> Working data:

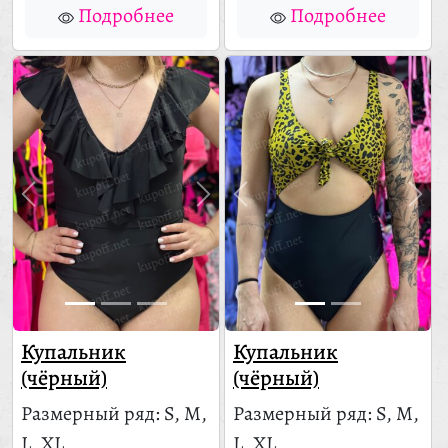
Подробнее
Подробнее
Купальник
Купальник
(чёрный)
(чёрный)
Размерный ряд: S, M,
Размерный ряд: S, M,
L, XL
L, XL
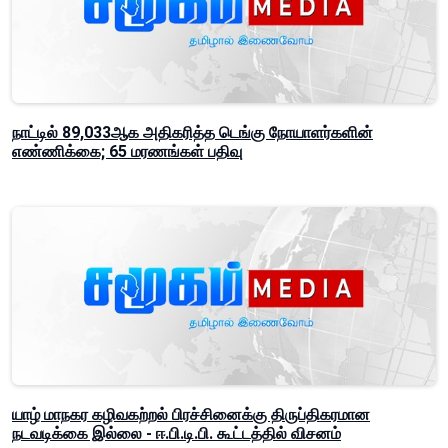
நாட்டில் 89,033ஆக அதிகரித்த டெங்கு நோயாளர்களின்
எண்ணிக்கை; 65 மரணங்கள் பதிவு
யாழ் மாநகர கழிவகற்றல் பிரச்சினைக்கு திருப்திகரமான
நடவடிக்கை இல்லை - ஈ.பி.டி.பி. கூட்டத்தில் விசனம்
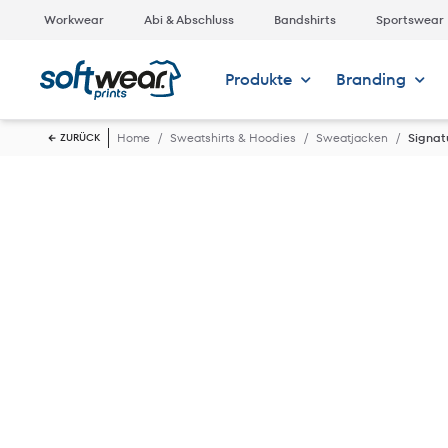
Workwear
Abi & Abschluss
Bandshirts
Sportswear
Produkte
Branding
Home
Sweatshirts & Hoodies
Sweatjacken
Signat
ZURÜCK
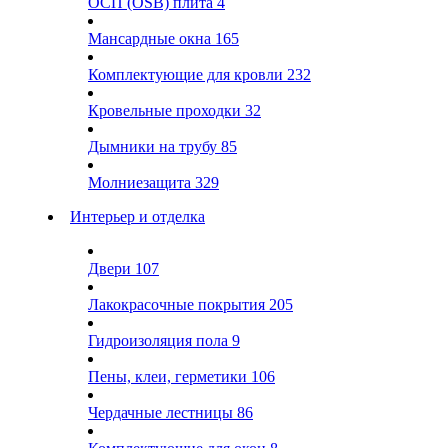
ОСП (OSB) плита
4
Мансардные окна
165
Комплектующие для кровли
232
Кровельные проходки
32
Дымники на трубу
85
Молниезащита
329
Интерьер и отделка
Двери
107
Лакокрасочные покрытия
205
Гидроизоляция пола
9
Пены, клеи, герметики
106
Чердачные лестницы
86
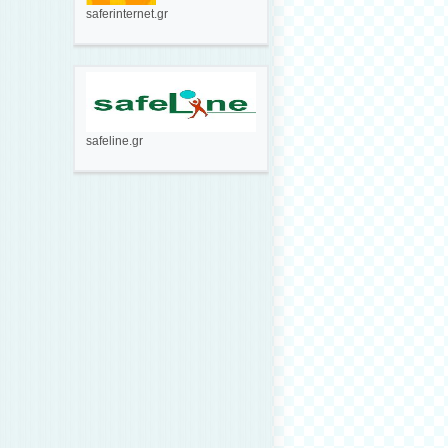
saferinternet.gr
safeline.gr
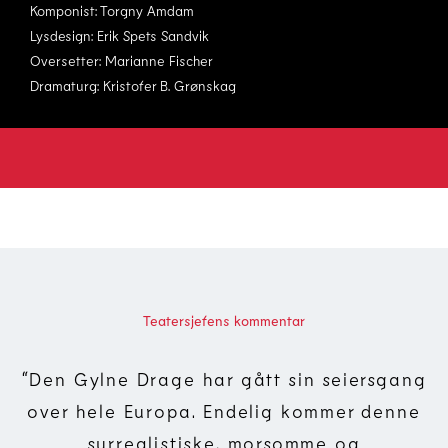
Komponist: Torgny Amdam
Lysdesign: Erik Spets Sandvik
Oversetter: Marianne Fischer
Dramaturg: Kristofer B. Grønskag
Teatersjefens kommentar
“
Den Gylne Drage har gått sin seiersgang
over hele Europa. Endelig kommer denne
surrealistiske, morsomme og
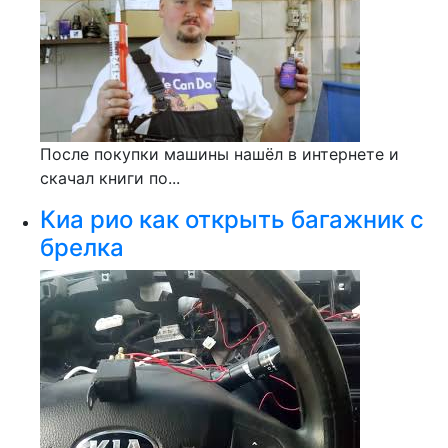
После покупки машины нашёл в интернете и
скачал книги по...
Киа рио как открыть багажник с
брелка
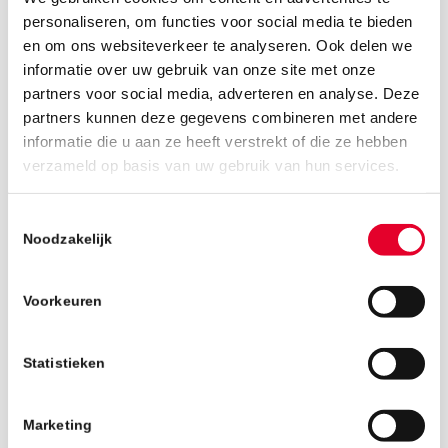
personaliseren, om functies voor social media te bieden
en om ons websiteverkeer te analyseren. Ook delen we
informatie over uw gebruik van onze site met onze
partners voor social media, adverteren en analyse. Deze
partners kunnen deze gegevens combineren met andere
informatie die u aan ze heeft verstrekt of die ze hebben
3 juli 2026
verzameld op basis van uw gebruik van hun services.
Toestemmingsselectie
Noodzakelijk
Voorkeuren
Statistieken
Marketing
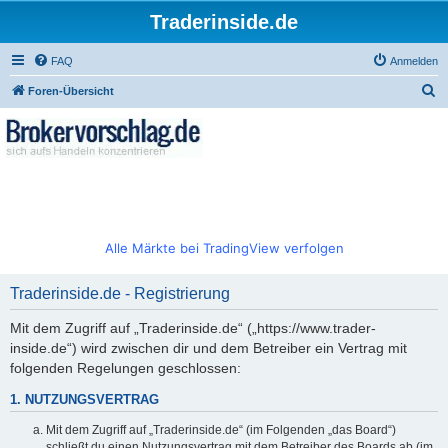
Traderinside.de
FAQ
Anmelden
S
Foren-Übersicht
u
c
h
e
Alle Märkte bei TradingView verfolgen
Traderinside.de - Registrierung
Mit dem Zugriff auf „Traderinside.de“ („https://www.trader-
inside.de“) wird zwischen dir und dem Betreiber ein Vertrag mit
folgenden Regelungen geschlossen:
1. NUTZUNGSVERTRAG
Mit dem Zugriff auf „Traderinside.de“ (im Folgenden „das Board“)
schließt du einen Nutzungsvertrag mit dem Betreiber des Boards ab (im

> To do: From the records given above, reproduce all text exactly and exclude each picture.

> Task solution:
Подробнее
Подробнее
Купальник
Купальник
(чёрный)
(чёрный)
Размерный ряд: S, M,
Размерный ряд: S, M,
L, XL
L, XL
நாட்டில் 89,033ஆக அதிகரித்த டெங்கு நோயாளர்களின்
எண்ணிக்கை; 65 மரணங்கள் பதிவு
யாழ் மாநகர கழிவகற்றல் பிரச்சினைக்கு திருப்திகரமான
நடவடிக்கை இல்லை - ஈ.பி.டி.பி. கூட்டத்தில் விசனம்
Workwear
Abi & Abschluss
Bandshirts
Sportswear
Produkte
Branding
Home
Sweatshirts & Hoodies
Sweatjacken
Signat
ZURÜCK
ОСП (OSB) плита
4
Мансардные окна
165
Комплектующие для кровли
232
Кровельные проходки
32
Дымники на трубу
85
Молниезащита
329
Интерьер и отделка
Двери
107
Лакокрасочные покрытия
205
Гидроизоляция пола
9
Пены, клеи, герметики
106
Чердачные лестницы
86
saferinternet.gr
safeline.gr
Komponist: Torgny Amdam
Lysdesign: Erik Spets Sandvik
Oversetter: Marianne Fischer
Dramaturg: Kristofer B. Grønskag
Teatersjefens kommentar
“
Den Gylne Drage har gått sin seiersgang
over hele Europa. Endelig kommer denne
surrealistiske, morsomme og
После покупки машины нашёл в интернете и
скачал книги по...
Киа рио как открыть багажник с
брелка
personaliseren, om functies voor social media te bieden
en om ons websiteverkeer te analyseren. Ook delen we
informatie over uw gebruik van onze site met onze
partners voor social media, adverteren en analyse. Deze
partners kunnen deze gegevens combineren met andere
informatie die u aan ze heeft verstrekt of die ze hebben
3 juli 2026
verzameld op basis van uw gebruik van hun services.
Toestemmingsselectie
Noodzakelijk
Voorkeuren
Statistieken
Marketing
Traderinside.de
FAQ
Anmelden
S
Foren-Übersicht
u
c
h
e
Alle Märkte bei TradingView verfolgen
Traderinside.de - Registrierung
Mit dem Zugriff auf „Traderinside.de“ („https://www.trader-
inside.de“) wird zwischen dir und dem Betreiber ein Vertrag mit
folgenden Regelungen geschlossen:
1. NUTZUNGSVERTRAG
Mit dem Zugriff auf „Traderinside.de“ (im Folgenden „das Board“)
schließt du einen Nutzungsvertrag mit dem Betreiber des Boards ab (im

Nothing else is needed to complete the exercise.